Выбрать главу

– Папа! – снова воззвал Сергей Павлович, и отец откликнулся:

– Чего тебе?

– Папа, я совершенно серьезно…

Но Павел Петрович его прервал:

– Не по адресу! Мои курсы я все прошел – все до единого! Ни учить меня, ни лечить меня… И я прошу вас, Сергей Павлович, во избежание нашей с вами абсолютной разлуки… Здесь, черт побери, не дом престарелых, а я не ваш пациент! Оставьте!

Павел Петрович даже ногой гневно топнул при этих словах и вслед за тем, тщетно пытаясь подцепить ступней слетевший тапок, выматерился и рухнул на табуретку.

– Рвань ношу, – отдышавшись, объявил папа, как бы впервые увидев свои тапочки и халат. – Молчи! – махнул он в сторону сына, собравшегося поставить Павлу Петровичу на вид его не по возрасту бойкий и разорительный образ жизни. – Что хочу, то и ношу.

– Ты, как ребенок, правда… Тебе пары кальсон скоро купить будет не на что. И еще с «шакалом» связался. Он отца родного за копейку удавит, а тебя и подавно…
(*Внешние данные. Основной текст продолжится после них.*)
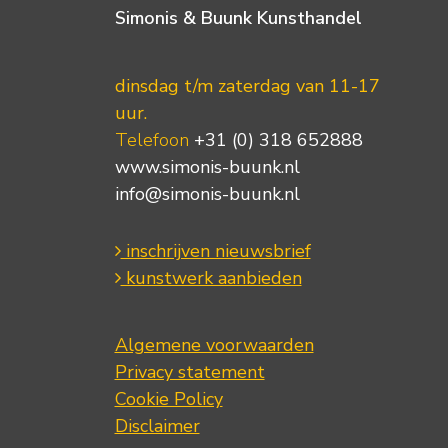
Simonis & Buunk Kunsthandel
dinsdag t/m zaterdag van 11-17
uur.
Telefoon
+31 (0) 318 652888
www.simonis-buunk.nl
info@simonis-buunk.nl
inschrijven nieuwsbrief
kunstwerk aanbieden
Algemene voorwaarden
Privacy statement
Cookie Policy
Disclaimer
– Молчи! – оборвал его Павел Петрович. – Мое дело. И ты не думай! – закричал он, и щеки его, и отвисшая, как у индюка, старая кожа под подбородком затряслись и побагровели от прилива внезапного гнева. – Не мечтай! На хер мне твоя фальшивая забота! Рот на квартиру не разевай – не будет ее у тебя! – Папу вдруг осенило, и он засмеялся, довольный собственной идеей. – На Люське на вчерашней женюсь, и ей квартирку оставлю. А тебе вот!

И Павел Петрович с удовольствием показал сыну кукиш.

Сергей Павлович пожал плечами.

Мозги пропил, и Люську захотел.

Одна кровь, одна похоть, одно болото.

Я к нему с чистым сердцем, а он ко мне – с кукишем.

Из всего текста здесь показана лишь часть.